Ce trait d'histoire, qui a déjà fourni à Laharpe une tragédie qui eut du succès, et qui fut donnée onze fois, vient d'inspirer encore à M. de Pixerécourt un mélodrame qui, suivant toute apparence, aura plus de deux cents représentations. Les deux auteurs n'ont pas, comme on peut bien le croire, suivi la même route. L'un s'est assez scrupuleusement conformé à la vérité de l'histoire, tandis que l'autre, usant dans toute son étendue du privilége de son art, ne s'est embarrassé. que de composer un roman plein d'intérêt. Le calife n'est pas vu par son beau côté dans cet ouvrage ; mais en revanche, l'auteur a tiré de son cerveau un comique français plein d'adresse, de présence d'esprit et de courage. Giafar ne périt pas à la fin de la pièce ; mais on le relève de ses serments, et on lui permet enfin d'être librement le mari de sa femme, ce qui n'est pas très-exact sans doute, mais ce qui produit un très-heureux dénoûment. Je n'en dirai pas davantage : il en est d'un mélodrame comme d'un roman, dont, pour le plaisir des lecteurs, il faut quelquefois se garder de dévoiler les mystères. Une sèche analyse ne pourrait jamais, d'ailleurs, donner qu'une bien faible idée de l'intérêt, du mouvement, de la pompe répandus dans cet ouvrage, et les plus belles phrases du monde ne pourraient remplacer cette danse originale d'esclaves noirs, ou ce pas brillant de deux guerriers combattant et dansant tout à la fois. J'ai déjà nommé l'auteur des paroles. M. Gérardin-Lacour, M. Hullin, M: Allaux ont aussi contribué pour la musique , les ballets et les décorations à ces fameuses Ruines de Babylone, qui feront à coup sûr la fortune du théâtre de la Gaité.

Colnet.          

Journal du Commerce. 31 octobre 1810.

Le nouveau mélodrame intitulé les Ruines de Babylone, ou Giafar et Zaïda, joué hier au soir au théâtre de la Gaîté, a obtenu un succès complet, un succès de véritable enthousiasme. Son titre est un anachronisme contre l'histoire ou la géographie, car le calife Haroun-al-Raschid, dont Giafar a été le visir fidèle et la victime, n'a pas plus séjourné près des ruines de Babylone, que cette cité fameuse n'a occupé le terrain sur lequel on a bâti Bagdad ; mais il fallait un titre imposant, et M. de Pixerécourt, auteur de cette nouvelle production digne des autres merveilles du même genre, qui l'ont fait surnommer le roi du mélodrame, n'a point balancé à changer Babylone de place pour donner un intérêt de plus à des événements qu'il a su entourer de tous les prestiges de son art, et pour lesquels l'administration l'a très-bien secondé par le luxe étonnant des décorations et des costumes, La musique est de M. Gérardin-Lacour, et les ballets de M. Hullin.

Coupart.          

Journal d'Indications. 31 octobre 1810.

Qui pourrait décrire toutes les merveilles qu'offrent les Ruines de Babylone ! Cette peinture ne pourrait être qu'imparfaite, et donner une faible idée de la vérité ; je me bornerai donc à dire que les trois décorations nouvelles ont paru de la plus grande beauté, que les ballets ont excité l'enthousiasme, et que les costumes qui sont d'une magnificence rare, ont été généralement admirés. On n'avait point encore, aux Boulevards, établi de mélodrame d'une manière aussi brillante.

Suit l'analyse :

Cet ouvrage doit dédommager amplement l'administration des dépenses considérables qu'elle a faites.
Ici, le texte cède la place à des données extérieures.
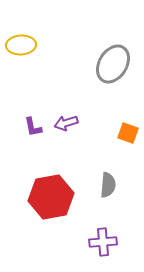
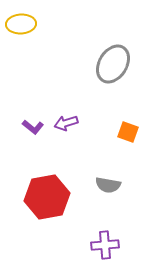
yellow ellipse: moved 21 px up
purple L-shape: rotated 40 degrees counterclockwise
orange square: moved 1 px up
gray semicircle: rotated 95 degrees clockwise
red hexagon: moved 4 px left
purple cross: moved 2 px right, 3 px down
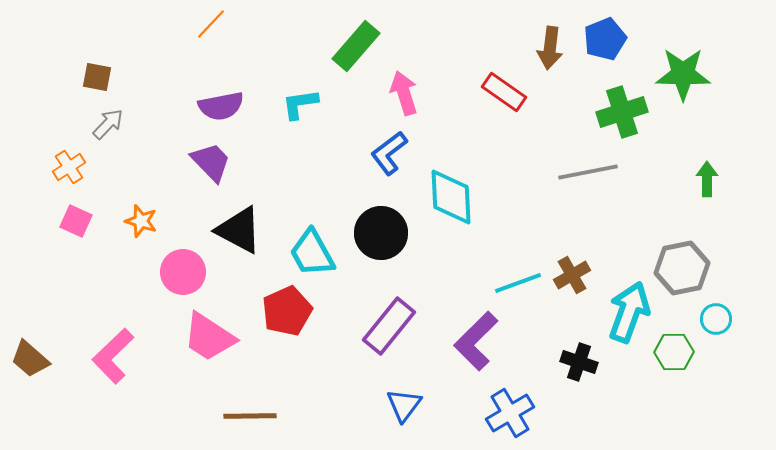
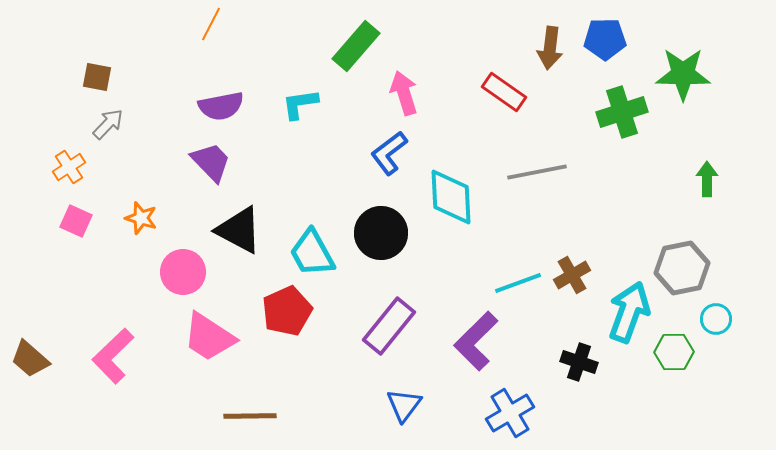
orange line: rotated 16 degrees counterclockwise
blue pentagon: rotated 21 degrees clockwise
gray line: moved 51 px left
orange star: moved 3 px up
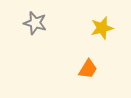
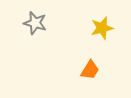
orange trapezoid: moved 2 px right, 1 px down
Tous les acteurs, les danseurs et les danseuses se distinguent à l'envi dans les Ruines. Les paroles sont de M. de Pixerécourt, les ballets de M. Hullin, et la musique de M. Gérardin-Lacour.

Babié.          

Journal du Soir. 31 octobre 1810.

Jamais « Iphigénie en Aulide immolée » ; jamais le Misanthrope ou le Tartuffe n'ont peut-être vu une foule aussi considérable se porter à leurs premières représentations, que le mélodrame d'hier. Toutes les loges louées sans exception, le Boulevard encombré d'un nombre immense de spectateurs ou d'aspirants à l'être ; enfin, les barrières qu'une sage prévoyance opposait à leur impatience, renversées par eux, voilà ce que nous avons vu hier à nos risques et périls.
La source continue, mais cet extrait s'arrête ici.